Install Python packages

Install TensorFlow 1.15, OpenCV, and NumPy using pip:
pip install tensorflow==1.15
pip install opencv-python
pip install numpy
TensorFlow 2.x is not supported. The detection scripts rely exclusively on TF 1.x APIs including tf.app.flags, tf.Graph(), tf.Session(), tf.GraphDef(), and tf.gfile.GFile(). These APIs were removed in TensorFlow 2.x and will cause import errors if you use a newer version.
2

Install the TensorFlow Object Detection API

All three detection scripts import directly from object_detection.utils:
from object_detection.utils import label_map_util
from object_detection.utils import visualization_utils as vis_util
Clone the TensorFlow Models repository and install the research package:
git clone https://github.com/tensorflow/models.git
cd models/research
pip install .
Alternatively, add the research directory to your PYTHONPATH without installing:
export PYTHONPATH=$PYTHONPATH:/path/to/models/research
3

Arrange project files

Every script calls os.getcwd() and builds all paths relative to that directory. MODEL_NAME = 'inference_graph' is hardcoded in all three detection scripts, so the inference_graph/ folder must sit directly inside your project root.Your project root must be laid out as follows:
project-root/        ← run all scripts from here
├── inference_graph/
│   ├── frozen_inference_graph.pb
│   ├── model.ckpt.data-00000-of-00001
│   ├── model.ckpt.index
│   └── model.ckpt.meta
├── saved_model/
│   └── saved_model.pb
├── checkpoint           ← contains: model_checkpoint_path: "model.ckpt"
├── labelmap.pbtxt       ← 1 class: license_plate
├── Object_detection_image.py
├── Object_detection_video.py
├── Object_detection_webcam.py
└── interfaz.py
4

Create labelmap.pbtxt

All scripts set NUM_CLASSES = 1. Your label map file must define exactly one class — license_plate — in the following format:
item {
  id: 1
  name: 'license_plate'
}
Save this file as labelmap.pbtxt in the project root.
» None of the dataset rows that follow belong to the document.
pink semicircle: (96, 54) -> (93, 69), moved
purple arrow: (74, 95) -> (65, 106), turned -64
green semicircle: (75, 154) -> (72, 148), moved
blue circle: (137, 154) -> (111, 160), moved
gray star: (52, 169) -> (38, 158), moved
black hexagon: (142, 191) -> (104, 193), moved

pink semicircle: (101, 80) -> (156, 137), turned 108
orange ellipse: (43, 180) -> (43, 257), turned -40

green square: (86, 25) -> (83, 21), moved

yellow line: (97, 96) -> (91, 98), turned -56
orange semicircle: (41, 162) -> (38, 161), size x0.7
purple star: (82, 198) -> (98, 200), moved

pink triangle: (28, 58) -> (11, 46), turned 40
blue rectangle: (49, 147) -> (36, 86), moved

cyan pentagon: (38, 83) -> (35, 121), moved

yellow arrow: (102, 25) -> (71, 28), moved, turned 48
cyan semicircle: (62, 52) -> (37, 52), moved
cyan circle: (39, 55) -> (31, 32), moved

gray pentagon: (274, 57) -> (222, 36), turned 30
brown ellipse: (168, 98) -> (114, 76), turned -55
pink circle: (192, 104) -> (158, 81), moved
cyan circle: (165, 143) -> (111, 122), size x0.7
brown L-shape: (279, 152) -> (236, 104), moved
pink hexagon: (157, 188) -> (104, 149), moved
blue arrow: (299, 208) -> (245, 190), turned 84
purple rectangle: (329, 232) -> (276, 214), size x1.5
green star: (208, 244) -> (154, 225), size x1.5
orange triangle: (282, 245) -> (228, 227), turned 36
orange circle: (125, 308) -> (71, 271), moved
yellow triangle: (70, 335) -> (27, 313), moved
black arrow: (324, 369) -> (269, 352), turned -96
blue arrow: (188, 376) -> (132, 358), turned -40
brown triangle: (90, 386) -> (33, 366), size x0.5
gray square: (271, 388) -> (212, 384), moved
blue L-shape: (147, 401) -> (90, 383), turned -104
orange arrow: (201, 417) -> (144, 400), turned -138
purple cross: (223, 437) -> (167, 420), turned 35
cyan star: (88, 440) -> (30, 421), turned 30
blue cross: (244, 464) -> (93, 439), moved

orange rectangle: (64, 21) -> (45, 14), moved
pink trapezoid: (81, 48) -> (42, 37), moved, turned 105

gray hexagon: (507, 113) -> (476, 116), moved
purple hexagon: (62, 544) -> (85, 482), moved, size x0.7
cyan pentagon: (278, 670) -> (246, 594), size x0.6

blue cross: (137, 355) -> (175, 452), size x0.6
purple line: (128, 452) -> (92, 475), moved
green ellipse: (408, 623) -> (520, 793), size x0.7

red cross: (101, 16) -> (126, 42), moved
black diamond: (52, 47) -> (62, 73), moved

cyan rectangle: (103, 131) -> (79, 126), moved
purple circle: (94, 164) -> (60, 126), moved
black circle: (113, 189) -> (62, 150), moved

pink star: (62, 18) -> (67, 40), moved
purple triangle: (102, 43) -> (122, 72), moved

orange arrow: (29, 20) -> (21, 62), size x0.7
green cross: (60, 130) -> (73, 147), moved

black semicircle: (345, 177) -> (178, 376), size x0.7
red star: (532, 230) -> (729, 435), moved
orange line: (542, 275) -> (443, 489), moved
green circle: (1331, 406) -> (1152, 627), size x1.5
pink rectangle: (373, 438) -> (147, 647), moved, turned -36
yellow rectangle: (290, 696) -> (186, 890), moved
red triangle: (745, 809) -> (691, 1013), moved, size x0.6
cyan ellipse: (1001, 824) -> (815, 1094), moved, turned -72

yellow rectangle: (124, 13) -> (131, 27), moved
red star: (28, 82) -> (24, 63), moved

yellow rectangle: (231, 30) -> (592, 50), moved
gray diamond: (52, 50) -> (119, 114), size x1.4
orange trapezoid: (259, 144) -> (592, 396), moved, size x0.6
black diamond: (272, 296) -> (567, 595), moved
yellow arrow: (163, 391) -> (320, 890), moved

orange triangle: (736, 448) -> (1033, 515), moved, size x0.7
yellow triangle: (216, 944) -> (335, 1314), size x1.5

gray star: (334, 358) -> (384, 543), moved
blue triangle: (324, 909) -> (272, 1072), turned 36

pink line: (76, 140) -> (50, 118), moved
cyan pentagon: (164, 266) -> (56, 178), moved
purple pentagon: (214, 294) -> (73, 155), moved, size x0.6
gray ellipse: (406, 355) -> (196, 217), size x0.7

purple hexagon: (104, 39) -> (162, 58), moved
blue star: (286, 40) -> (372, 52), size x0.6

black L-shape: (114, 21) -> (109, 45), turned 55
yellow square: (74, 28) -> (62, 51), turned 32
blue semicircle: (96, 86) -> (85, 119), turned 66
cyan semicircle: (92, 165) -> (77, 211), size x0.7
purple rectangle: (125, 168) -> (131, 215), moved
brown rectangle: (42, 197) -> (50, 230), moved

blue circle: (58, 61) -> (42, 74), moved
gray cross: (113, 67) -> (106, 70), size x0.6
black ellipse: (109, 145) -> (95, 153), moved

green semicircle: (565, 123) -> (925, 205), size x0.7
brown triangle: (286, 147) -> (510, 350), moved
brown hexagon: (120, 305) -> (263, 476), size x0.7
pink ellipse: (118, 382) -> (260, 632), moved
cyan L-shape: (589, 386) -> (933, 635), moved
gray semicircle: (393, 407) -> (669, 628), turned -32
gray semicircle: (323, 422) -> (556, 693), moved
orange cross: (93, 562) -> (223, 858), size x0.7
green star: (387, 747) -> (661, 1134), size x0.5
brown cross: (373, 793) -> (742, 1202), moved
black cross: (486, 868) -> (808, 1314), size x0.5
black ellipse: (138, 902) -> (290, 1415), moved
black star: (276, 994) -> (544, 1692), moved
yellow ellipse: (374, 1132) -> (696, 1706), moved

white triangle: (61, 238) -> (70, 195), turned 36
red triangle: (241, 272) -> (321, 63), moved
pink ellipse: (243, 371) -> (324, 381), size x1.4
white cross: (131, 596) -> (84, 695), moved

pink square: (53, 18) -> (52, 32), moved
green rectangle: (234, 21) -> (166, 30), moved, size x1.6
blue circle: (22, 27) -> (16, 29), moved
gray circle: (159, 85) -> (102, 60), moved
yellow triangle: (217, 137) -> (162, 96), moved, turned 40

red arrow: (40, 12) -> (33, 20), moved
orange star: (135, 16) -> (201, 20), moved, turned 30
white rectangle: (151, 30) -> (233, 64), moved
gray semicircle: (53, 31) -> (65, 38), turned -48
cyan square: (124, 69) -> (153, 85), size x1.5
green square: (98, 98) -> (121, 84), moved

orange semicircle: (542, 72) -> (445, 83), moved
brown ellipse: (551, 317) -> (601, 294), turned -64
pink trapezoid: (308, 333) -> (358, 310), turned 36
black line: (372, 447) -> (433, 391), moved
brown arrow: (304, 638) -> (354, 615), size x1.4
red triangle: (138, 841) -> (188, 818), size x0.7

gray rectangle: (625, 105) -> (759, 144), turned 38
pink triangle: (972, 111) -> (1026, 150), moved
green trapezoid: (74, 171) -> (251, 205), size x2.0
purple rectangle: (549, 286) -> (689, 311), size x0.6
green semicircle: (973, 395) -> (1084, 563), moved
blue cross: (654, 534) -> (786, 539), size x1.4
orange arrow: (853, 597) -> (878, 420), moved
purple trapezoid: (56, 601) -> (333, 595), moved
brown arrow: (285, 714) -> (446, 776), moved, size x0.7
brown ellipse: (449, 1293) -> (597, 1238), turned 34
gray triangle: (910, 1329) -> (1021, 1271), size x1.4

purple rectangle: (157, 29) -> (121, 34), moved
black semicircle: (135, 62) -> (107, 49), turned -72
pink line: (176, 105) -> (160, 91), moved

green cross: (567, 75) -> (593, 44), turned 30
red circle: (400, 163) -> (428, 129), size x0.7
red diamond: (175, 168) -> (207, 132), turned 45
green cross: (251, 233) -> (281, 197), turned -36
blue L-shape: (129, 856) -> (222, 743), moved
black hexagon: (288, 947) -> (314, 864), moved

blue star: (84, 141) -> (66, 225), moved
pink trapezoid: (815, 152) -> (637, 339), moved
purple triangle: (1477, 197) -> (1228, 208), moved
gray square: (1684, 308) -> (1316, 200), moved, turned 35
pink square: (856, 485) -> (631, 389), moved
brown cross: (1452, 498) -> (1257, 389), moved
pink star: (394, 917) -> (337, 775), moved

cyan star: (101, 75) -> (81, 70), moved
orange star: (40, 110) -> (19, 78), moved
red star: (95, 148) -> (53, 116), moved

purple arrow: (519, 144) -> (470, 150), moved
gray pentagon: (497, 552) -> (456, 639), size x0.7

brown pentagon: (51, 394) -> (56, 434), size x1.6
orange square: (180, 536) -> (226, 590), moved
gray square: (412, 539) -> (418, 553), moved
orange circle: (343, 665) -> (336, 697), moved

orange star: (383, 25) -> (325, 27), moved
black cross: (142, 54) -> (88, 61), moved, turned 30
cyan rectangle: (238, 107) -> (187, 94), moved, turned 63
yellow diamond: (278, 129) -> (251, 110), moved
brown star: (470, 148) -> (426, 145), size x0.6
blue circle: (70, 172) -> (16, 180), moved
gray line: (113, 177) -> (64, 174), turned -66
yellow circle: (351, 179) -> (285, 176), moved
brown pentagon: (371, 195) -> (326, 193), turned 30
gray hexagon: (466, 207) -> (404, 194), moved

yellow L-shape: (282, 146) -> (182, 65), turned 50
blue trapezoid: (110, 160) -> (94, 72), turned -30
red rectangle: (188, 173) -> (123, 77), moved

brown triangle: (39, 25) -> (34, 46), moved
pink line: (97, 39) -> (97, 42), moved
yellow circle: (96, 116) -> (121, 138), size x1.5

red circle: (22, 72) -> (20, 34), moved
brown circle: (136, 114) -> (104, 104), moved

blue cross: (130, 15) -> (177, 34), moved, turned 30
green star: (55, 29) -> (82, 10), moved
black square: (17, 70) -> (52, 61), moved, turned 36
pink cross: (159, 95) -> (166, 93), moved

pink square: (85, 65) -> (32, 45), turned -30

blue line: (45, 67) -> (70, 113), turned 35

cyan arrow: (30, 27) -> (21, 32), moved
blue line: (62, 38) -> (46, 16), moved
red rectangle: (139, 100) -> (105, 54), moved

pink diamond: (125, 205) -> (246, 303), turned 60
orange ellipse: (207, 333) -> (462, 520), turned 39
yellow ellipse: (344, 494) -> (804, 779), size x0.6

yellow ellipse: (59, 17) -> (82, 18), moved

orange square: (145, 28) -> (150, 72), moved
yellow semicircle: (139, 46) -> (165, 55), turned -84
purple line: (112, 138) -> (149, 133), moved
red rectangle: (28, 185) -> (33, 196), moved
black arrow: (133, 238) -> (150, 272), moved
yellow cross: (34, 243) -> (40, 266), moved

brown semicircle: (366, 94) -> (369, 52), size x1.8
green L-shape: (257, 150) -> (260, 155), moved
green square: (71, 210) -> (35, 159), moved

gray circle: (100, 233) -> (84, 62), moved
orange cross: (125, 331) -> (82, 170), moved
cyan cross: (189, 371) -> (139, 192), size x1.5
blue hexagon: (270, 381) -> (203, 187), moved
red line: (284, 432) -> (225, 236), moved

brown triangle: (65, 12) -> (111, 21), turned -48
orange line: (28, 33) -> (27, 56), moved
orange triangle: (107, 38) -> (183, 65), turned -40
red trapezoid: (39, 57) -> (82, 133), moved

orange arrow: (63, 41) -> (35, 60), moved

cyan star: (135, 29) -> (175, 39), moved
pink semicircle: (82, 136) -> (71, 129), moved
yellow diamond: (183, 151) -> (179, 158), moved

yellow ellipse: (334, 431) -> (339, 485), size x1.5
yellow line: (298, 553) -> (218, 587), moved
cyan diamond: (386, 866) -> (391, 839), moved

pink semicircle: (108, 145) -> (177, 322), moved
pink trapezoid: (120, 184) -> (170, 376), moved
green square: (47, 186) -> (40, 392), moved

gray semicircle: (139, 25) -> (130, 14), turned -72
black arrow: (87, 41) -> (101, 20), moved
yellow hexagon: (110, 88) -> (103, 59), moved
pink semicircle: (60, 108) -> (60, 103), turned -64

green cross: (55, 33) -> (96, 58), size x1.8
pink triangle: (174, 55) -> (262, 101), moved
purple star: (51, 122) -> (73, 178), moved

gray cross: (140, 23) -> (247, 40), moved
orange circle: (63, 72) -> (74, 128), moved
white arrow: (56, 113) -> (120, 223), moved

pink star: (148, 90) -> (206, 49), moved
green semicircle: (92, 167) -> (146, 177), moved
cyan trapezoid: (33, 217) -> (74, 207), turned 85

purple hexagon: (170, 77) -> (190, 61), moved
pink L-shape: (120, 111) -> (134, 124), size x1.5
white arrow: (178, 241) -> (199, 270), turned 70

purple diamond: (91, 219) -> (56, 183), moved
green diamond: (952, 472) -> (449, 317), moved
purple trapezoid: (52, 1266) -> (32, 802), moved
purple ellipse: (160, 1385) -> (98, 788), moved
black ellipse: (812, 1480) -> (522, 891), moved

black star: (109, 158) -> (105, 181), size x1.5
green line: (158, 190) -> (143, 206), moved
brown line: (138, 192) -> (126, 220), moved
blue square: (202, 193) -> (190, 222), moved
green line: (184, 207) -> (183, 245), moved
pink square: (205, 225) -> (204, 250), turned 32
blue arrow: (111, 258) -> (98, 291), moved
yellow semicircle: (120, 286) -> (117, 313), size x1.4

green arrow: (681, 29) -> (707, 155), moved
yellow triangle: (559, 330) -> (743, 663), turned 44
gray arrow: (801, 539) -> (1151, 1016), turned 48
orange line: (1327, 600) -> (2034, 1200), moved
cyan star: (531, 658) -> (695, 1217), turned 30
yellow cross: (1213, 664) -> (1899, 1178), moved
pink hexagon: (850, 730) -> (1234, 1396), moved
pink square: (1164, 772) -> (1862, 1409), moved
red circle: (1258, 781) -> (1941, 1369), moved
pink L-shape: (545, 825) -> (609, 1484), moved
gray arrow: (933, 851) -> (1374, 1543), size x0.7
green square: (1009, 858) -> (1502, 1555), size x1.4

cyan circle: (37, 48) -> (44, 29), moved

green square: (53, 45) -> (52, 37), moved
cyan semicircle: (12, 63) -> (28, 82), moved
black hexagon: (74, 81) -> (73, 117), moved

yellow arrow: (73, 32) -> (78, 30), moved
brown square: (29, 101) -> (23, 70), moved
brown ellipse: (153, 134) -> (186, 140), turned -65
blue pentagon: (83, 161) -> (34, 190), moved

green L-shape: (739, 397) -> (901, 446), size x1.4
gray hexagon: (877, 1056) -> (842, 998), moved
The path is constructed at runtime as os.path.join(CWD_PATH, 'labelmap.pbtxt').
5

Verify the setup

Run a quick one-liner to confirm all three critical imports resolve without errors:
python -c "import tensorflow as tf; import cv2; from object_detection.utils import label_map_util; print('Setup OK')"
If you see Setup OK, all dependencies are installed and the Object Detection API is on your path.
Always launch detection scripts from the project root directory. Because every path is computed with os.getcwd(), running a script from a different directory will cause FileNotFoundError when the scripts try to open inference_graph/frozen_inference_graph.pb or labelmap.pbtxt.
The checkpoint file in the repository contains two lines that point TensorFlow’s checkpoint reader to the correct model weights:
model_checkpoint_path: "model.ckpt"
all_model_checkpoint_paths: "model.ckpt"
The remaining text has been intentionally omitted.